“When an artist passes away, you see their entire life work in a flash… It’s as though the artist and the artwork meld, fuse into a familiar whole,” said art scholar, curator, and cultural theorist Ashish Rajadhyaksha on Friday. He was paying tribute to the late Vivan Sundaram, one of India’s most prominent contemporary artists, during a talk at The Hindu Lit Fest titled, ‘Remembering Vivan Sundaram: A Journey Through Images’.
Sundaram passed away on March 29, 2023, leaving behind a legacy that merged seamlessly with his art, reflecting India’s political, cultural, and social transformations. Mr. Rajadhyaksha’s talk delved into Sundaram’s life, exploring its evolution and the broader impact on Indian art.

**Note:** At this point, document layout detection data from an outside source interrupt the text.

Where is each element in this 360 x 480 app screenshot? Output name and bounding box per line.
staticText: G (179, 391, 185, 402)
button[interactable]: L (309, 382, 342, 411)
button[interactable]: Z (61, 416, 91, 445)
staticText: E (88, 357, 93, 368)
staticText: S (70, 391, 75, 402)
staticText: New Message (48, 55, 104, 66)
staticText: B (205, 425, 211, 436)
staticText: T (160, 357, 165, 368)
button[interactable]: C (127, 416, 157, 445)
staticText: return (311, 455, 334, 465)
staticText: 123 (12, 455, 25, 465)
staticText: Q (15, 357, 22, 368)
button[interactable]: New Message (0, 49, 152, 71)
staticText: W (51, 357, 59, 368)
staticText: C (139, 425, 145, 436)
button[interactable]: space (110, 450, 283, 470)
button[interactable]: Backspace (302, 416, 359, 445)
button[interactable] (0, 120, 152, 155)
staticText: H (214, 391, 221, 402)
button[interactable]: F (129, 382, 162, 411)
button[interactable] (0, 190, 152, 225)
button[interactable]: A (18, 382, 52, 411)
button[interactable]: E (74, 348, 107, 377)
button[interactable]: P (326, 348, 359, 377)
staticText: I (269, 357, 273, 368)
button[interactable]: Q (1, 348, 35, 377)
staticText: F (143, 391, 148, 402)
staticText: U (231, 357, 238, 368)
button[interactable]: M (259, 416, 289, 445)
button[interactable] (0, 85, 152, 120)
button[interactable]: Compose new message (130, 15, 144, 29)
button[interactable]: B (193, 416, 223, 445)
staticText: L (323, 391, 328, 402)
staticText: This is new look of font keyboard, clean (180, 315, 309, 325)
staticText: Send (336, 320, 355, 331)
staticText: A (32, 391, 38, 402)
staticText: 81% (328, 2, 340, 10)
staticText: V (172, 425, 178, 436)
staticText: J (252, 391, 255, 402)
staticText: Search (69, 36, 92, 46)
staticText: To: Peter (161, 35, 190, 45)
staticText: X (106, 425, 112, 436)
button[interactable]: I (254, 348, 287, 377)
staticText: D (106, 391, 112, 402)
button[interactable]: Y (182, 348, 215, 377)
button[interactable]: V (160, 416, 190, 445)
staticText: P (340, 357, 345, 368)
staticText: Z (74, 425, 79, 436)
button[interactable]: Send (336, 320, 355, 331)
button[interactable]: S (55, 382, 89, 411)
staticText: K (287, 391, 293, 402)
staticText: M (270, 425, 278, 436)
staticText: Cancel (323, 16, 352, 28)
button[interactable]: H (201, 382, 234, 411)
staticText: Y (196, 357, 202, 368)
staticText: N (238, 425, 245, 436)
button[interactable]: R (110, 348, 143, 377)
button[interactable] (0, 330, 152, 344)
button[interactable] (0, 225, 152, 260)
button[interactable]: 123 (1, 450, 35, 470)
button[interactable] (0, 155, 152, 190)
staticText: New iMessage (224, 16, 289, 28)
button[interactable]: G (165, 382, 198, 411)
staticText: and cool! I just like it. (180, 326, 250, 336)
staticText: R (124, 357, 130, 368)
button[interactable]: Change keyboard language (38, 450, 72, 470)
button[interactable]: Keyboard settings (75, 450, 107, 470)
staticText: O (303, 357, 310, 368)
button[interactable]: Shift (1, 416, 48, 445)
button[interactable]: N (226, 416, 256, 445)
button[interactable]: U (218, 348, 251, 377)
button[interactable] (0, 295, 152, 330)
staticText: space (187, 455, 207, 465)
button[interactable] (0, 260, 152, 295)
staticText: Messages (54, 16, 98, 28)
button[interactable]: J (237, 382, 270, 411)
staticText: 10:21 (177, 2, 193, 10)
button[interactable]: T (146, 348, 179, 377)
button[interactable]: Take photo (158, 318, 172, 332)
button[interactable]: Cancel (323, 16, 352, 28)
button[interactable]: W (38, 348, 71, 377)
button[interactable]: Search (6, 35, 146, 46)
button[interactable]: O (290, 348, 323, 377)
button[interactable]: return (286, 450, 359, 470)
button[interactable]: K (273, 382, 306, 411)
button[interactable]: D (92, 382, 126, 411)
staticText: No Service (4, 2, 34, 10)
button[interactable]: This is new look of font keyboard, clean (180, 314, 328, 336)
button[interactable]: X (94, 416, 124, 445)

Mr. Rajadhyaksha began his talk by remembering the days after Sundaram’s demise, and noting how so many people had simply referred to him as Vivan. Social media and the internet were flooded with personal and deeply-felt tributes to a man who had defined the Indian era of modern art and is often described as the artist who brought the concept of installation art to India. “It was startling to see how many people felt like they knew him, and felt like they’d lost someone they knew,” Mr. Rajadhyaksha said.
The Kasauli years
Using images of Sundaram’s work and clips of movies exploring his projects, Mr. Rajadhyaksha took the audience on a journey of the artist’s life and work. The first painting he projected for the audience was a 1980s oil work that brought together luminous colours and a distinct treatment of landscape that would later become Sundaram’s distinctive style, along with a specific reference to the defining image of the 1970s depicting the custodial rape that came to be known as the Mathura rape case.
The talk expanded to Sundaram’s Kasauli years, where he used a villa inherited from his mother to organise events focusing on art, theatre, and film. Mr. Rajadhyaksha highlighted the documentation of this period in the book, Kasauli Art Centre 1976-1981 (Tulika Books), and emphasised Sundaram’s shift from the innocence of the 1980s to a more radicalised understanding of political art. More modest early evidence of this transformation was evident in works like Penal Settlement, inspired by Sundaram’s visit to Auschwitz.
While displaying another work from a series called Engine Oil – darkly dystopian drawings in thick charcoal – made in the middle of what was the planet’s first post-modern war, Mr. Rajadhyaksha said, “Nothing had prepared us for this shift... [to a] darker, more threatening representation of state totalitarianism”.
Evolving artist
The audience was then taken through other examples, from Gang of Three, an emergency period work featuring Indira Gandhi’s visage atop a mushroom cloud, to Safdar and Moloyshree, created in the wake of Safdar Hashmi’s death. By then, Sundaram had shifted much of his organisational energy away from Kasauli; he stopped making oil paintings and the Kasauli events, and turned to expanded art, truly exploding the era of the national modern.
Mr. Rajadhyaksha next took the audience to Sundaram’s massive project titled Memorial, made in the wake of the Babri Masjid demolition and the riots that followed, that took over the entire Victoria Memorial hall. Sundaram’s works had by now become massive, and the nature of his materials had increased, as had his collaborators, from photographers and filmmakers to technicians, publishers, carpenters and artists. Later, Sundaram would work on another breakthrough project titled, Gaga Waka: Making Strange, a culmination of his growing interest in using waste matter in his installations.
Mr. Rajadhyaksha ended the talk with a larger overview of Sundaram’s legacy, emphasising how it had changed from the Kasauli mode to something larger and wider – spanning locations, cities, materials, and collaborators.
It was not limited to those who worked with him and knew him as Vivan, he said; now, it also included viewers who became fellow artmakers, and as soon as they stepped into his work, they were no longer strangers.